◆ Task to carry out ◆
Find how many lines below hold "CORAVIN", and give that number as the entire answer.

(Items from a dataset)
════════════════

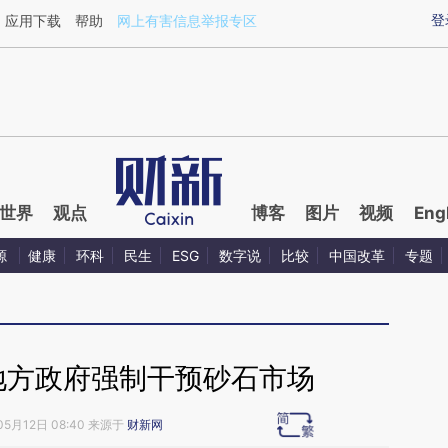
ixin.com/Tveyfs1k](https://a.caixin.com/Tveyfs1k)提
登
应用下载
帮助
网上有害信息举报专区
世界
观点
博客
图片
视频
Eng
源
健康
环科
民生
ESG
数字说
比较
中国改革
专题
地方政府强制干预砂石市场
05月12日 08:40 来源于
财新网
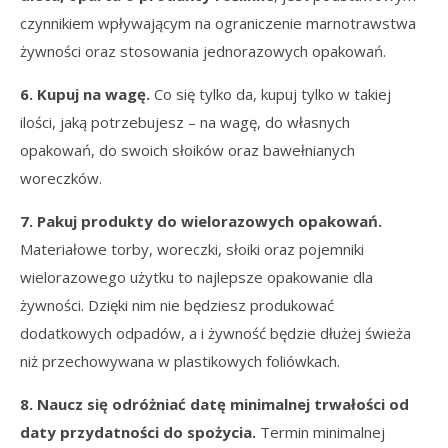
czynnikiem wpływającym na ograniczenie marnotrawstwa
żywności oraz stosowania jednorazowych opakowań.
6. Kupuj na wagę.
Co się tylko da, kupuj tylko w takiej
ilości, jaką potrzebujesz – na wagę, do własnych
opakowań, do swoich słoików oraz bawełnianych
woreczków.
7. Pakuj produkty do wielorazowych opakowań.
Materiałowe torby, woreczki, słoiki oraz pojemniki
wielorazowego użytku to najlepsze opakowanie dla
żywności. Dzięki nim nie będziesz produkować
dodatkowych odpadów, a i żywność będzie dłużej świeża
niż przechowywana w plastikowych foliówkach.
8. Naucz się odróżniać datę minimalnej trwałości od
daty przydatności do spożycia.
Termin minimalnej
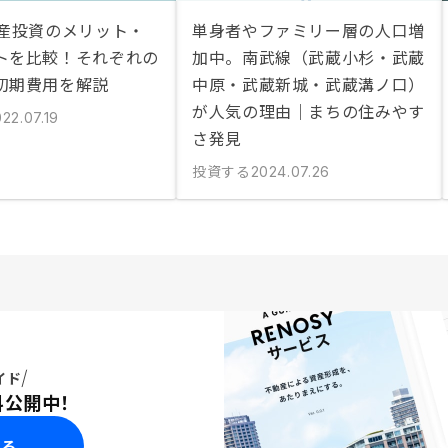
動産投資のメリット・
単身者やファミリー層の人口増
トを比較！それぞれの
加中。南武線（武蔵小杉・武蔵
初期費用を解説
中原・武蔵新城・武蔵溝ノ口）
が人気の理由｜まちの住みやす
22.07.19
さ発見
投資する
2024.07.26
イド
料公開中！
みる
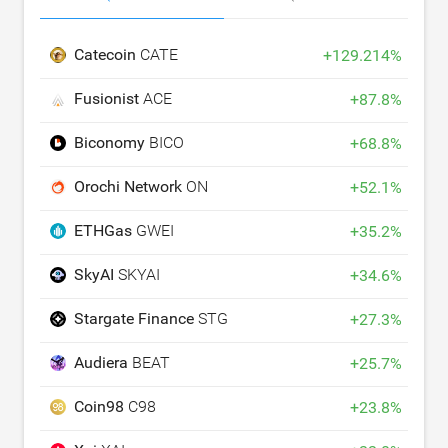
Catecoin
CATE
+
129.214
%
Fusionist
ACE
+
87.8
%
Biconomy
BICO
+
68.8
%
Orochi Network
ON
+
52.1
%
ETHGas
GWEI
+
35.2
%
SkyAI
SKYAI
+
34.6
%
Stargate Finance
STG
+
27.3
%
Audiera
BEAT
+
25.7
%
Coin98
C98
+
23.8
%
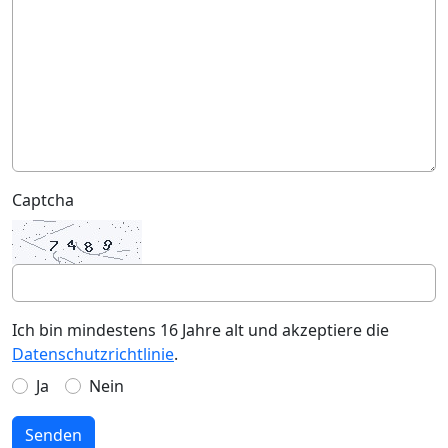
Captcha
Ich bin mindestens 16 Jahre alt und akzeptiere die
Datenschutzrichtlinie
.
Ja
Nein
Senden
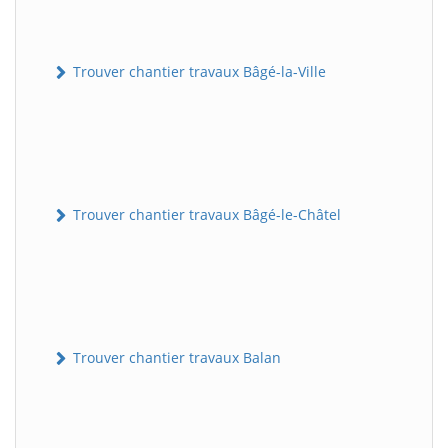
Trouver chantier travaux Bâgé-la-Ville
Trouver chantier travaux Bâgé-le-Châtel
Trouver chantier travaux Balan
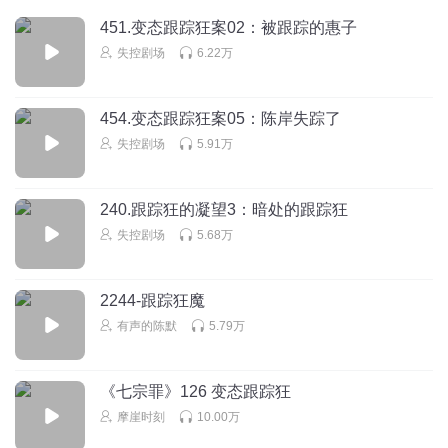
回复
451.变态跟踪狂案02：被跟踪的惠子
2021-06-07
7
失控剧场
6.22万
失控剧场
回复 @
1598005lcrf
:
454.变态跟踪狂案05：陈岸失踪了
柚子不加茶
失控剧场
5.91万
哈哈哈陈法医面基粉丝翻车
回复
2022-04-14
6
240.跟踪狂的凝望3：暗处的跟踪狂
小咸鱼爱吃醋
失控剧场
5.68万
等更的日子，度日如年啊
回复
2021-06-07
4
2244-跟踪狂魔
有声的陈默
5.79万
大辣椒紫茄子
小陈法医以后会不会黑化
《七宗罪》126 变态跟踪狂
回复
2021-11-12
4
摩崖时刻
10.00万
梨酱不是鹿
回复 @
大辣椒紫茄子
:
不太可能哈哈，再怎么说陈法医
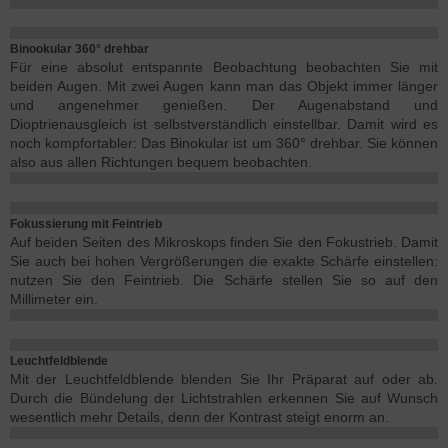
Binookular 360° drehbar
Für eine absolut entspannte Beobachtung beobachten Sie mit
beiden Augen. Mit zwei Augen kann man das Objekt immer länger
und angenehmer genießen. Der Augenabstand und
Dioptrienausgleich ist selbstverständlich einstellbar. Damit wird es
noch kompfortabler: Das Binokular ist um 360° drehbar. Sie können
also aus allen Richtungen bequem beobachten.
Fokussierung mit Feintrieb
Auf beiden Seiten des Mikroskops finden Sie den Fokustrieb. Damit
Sie auch bei hohen Vergrößerungen die exakte Schärfe einstellen:
nutzen Sie den Feintrieb. Die Schärfe stellen Sie so auf den
Millimeter ein.
Leuchtfeldblende
Mit der Leuchtfeldblende blenden Sie Ihr Präparat auf oder ab.
Durch die Bündelung der Lichtstrahlen erkennen Sie auf Wunsch
wesentlich mehr Details, denn der Kontrast steigt enorm an.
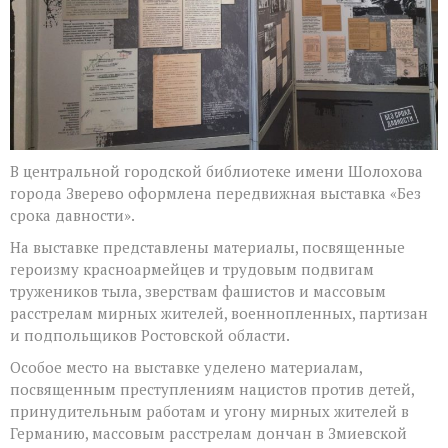
В центральной городской библиотеке имени Шолохова
города Зверево оформлена передвижная выставка «Без
срока давности».
На выставке представлены материалы, посвященные
героизму красноармейцев и трудовым подвигам
тружеников тыла, зверствам фашистов и массовым
расстрелам мирных жителей, военнопленных, партизан
и подпольщиков Ростовской области.
Особое место на выставке уделено материалам,
посвященным преступлениям нацистов против детей,
принудительным работам и угону мирных жителей в
Германию, массовым расстрелам дончан в Змиевской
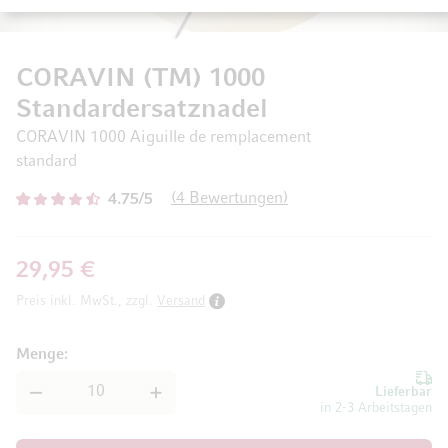
CORAVIN (TM) 1000
Standardersatznadel
CORAVIN 1000 Aiguille de remplacement
standard
4
Bewertungen
4.75/5
29,95 €
Preis inkl. MwSt., zzgl.
Versand
Menge
Lieferbar
in 2-3 Arbeitstagen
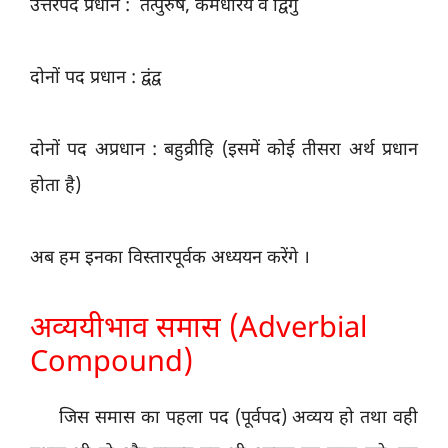
उत्तरपद प्रधान : तत्पुरुष, कर्मधारय व द्विगु
दोनों पद प्रधान : द्वंद्व
दोनों पद अप्रधान : बहुव्रीहि (इसमें कोई तीसरा अर्थ प्रधान
होता है)
अब हम इनका विस्तारपूर्वक अध्ययन करेंगे ।
अव्ययीभाव समास (Adverbial
Compound)
जिस समास का पहला पद (पूर्वपद) अव्यय हो तथा वही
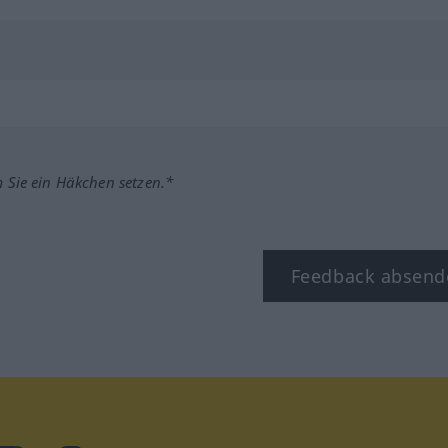
m Sie ein Häkchen setzen.*
Feedback absend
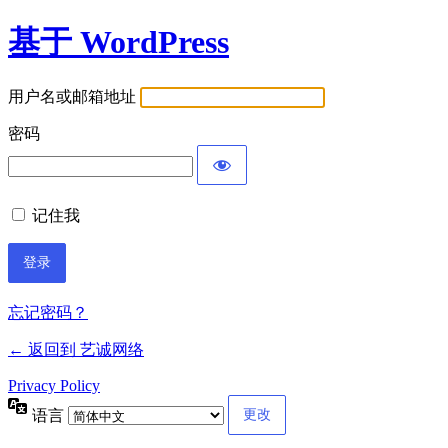
基于 WordPress
用户名或邮箱地址
密码
记住我
忘记密码？
← 返回到 艺诚网络
Privacy Policy
语言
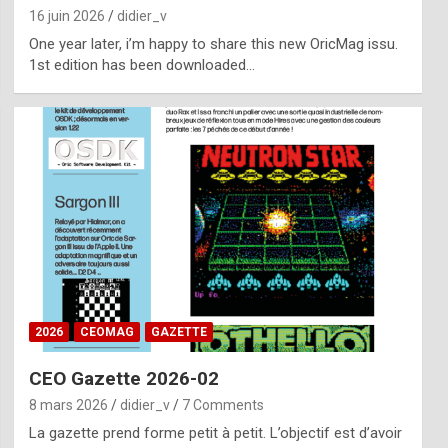
16 juin 2026
didier_v
One year later, i’m happy to share this new OricMag issu.
1st edition has been downloaded…
2026
CEOMAG
GAZETTE
CEO Gazette 2026-02
8 mars 2026
didier_v
7 Comments
La gazette prend forme petit à petit. L’objectif est d’avoir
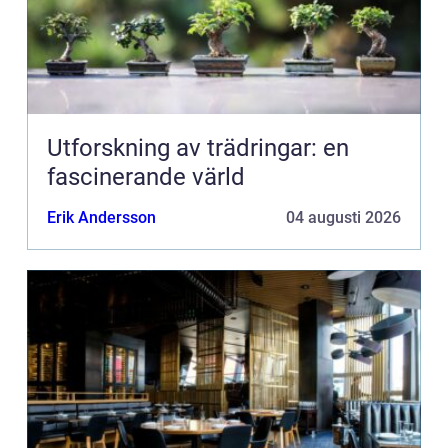
Utforskning av trädringar: en
fascinerande värld
Erik Andersson
04 augusti 2026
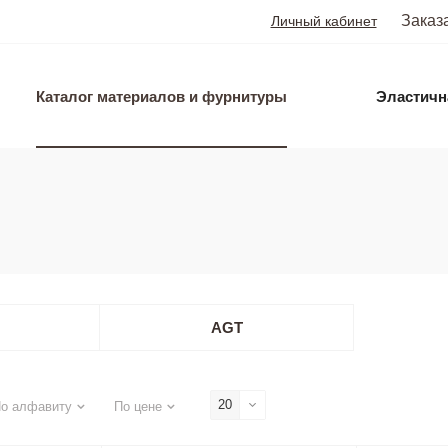
Заказ
Личный кабинет
Каталог материалов и фурнитуры
Эластичн
AGT
20
о алфавиту
По цене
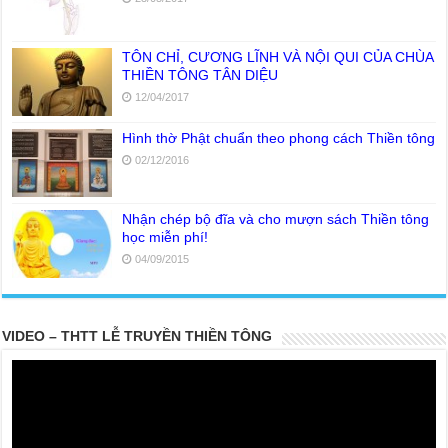
23/05/2017
TÔN CHỈ, CƯƠNG LĨNH VÀ NỘI QUI CỦA CHÙA
THIỀN TÔNG TÂN DIỆU
12/04/2017
Hình thờ Phật chuẩn theo phong cách Thiền tông
02/12/2016
Nhận chép bộ đĩa và cho mượn sách Thiền tông
học miễn phí!
04/09/2015
VIDEO – THTT LỄ TRUYỀN THIỀN TÔNG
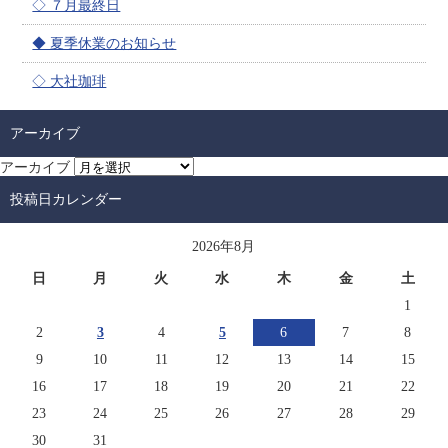
◇ ７月最終日
◆ 夏季休業のお知らせ
◇ 大社珈琲
アーカイブ
アーカイブ
投稿日カレンダー
2026年8月
日
月
火
水
木
金
土
1
2
3
4
5
6
7
8
9
10
11
12
13
14
15
16
17
18
19
20
21
22
23
24
25
26
27
28
29
30
31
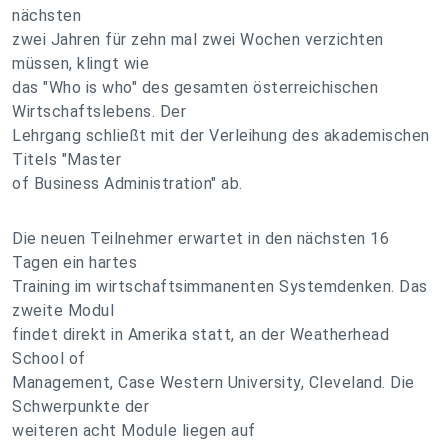
nächsten
zwei Jahren für zehn mal zwei Wochen verzichten
müssen, klingt wie
das "Who is who" des gesamten österreichischen
Wirtschaftslebens. Der
Lehrgang schließt mit der Verleihung des akademischen
Titels "Master
of Business Administration" ab.
Die neuen Teilnehmer erwartet in den nächsten 16
Tagen ein hartes
Training im wirtschaftsimmanenten Systemdenken. Das
zweite Modul
findet direkt in Amerika statt, an der Weatherhead
School of
Management, Case Western University, Cleveland. Die
Schwerpunkte der
weiteren acht Module liegen auf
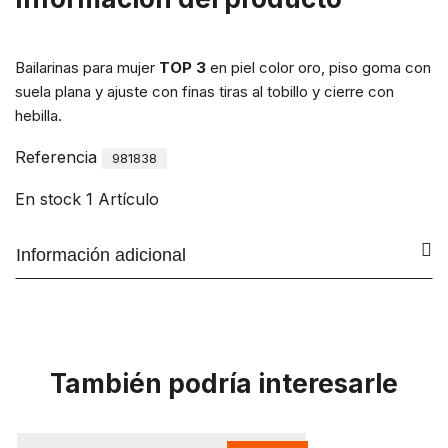
Bailarinas para mujer
TOP 3
en piel color oro, piso goma con
suela plana y ajuste con finas tiras al tobillo y cierre con
hebilla.
Referencia
981838
En stock
1 Artículo
Información adicional
También podría interesarle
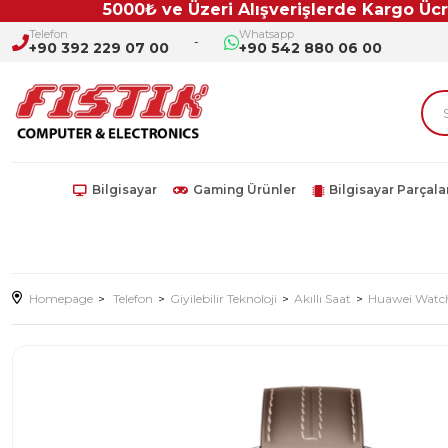
5000₺ ve Üzeri Alışverişlerde Kargo Ücretsi
Telefon
Whatsapp
+90 392 229 07 00
+90 542 880 06 00
Bilgisayar
Gaming Ürünler
Bilgisayar Parçala
Homepage
Telefon
Giyilebilir Teknoloji
Akıllı Saat
Huawei Watch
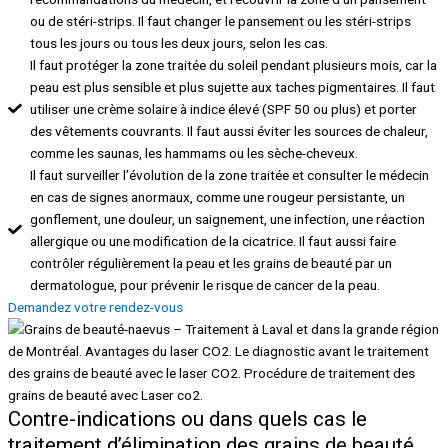
ou de stéri-strips. Il faut changer le pansement ou les stéri-strips
tous les jours ou tous les deux jours, selon les cas.
Il faut protéger la zone traitée du soleil pendant plusieurs mois, car la
peau est plus sensible et plus sujette aux taches pigmentaires. Il faut
utiliser une crème solaire à indice élevé (SPF 50 ou plus) et porter
des vêtements couvrants. Il faut aussi éviter les sources de chaleur,
comme les saunas, les hammams ou les sèche-cheveux.
Il faut surveiller l’évolution de la zone traitée et consulter le médecin
en cas de signes anormaux, comme une rougeur persistante, un
gonflement, une douleur, un saignement, une infection, une réaction
allergique ou une modification de la cicatrice. Il faut aussi faire
contrôler régulièrement la peau et les grains de beauté par un
dermatologue, pour prévenir le risque de cancer de la peau.
Demandez votre rendez-vous
Contre-indications ou dans quels cas le
traitement d’élimination des grains de beauté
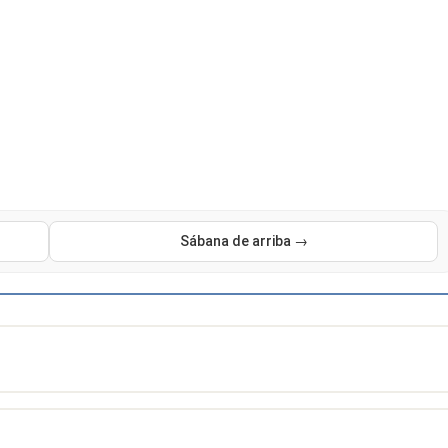
Sábana de arriba →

════════════════

◆ Written solution ◆
2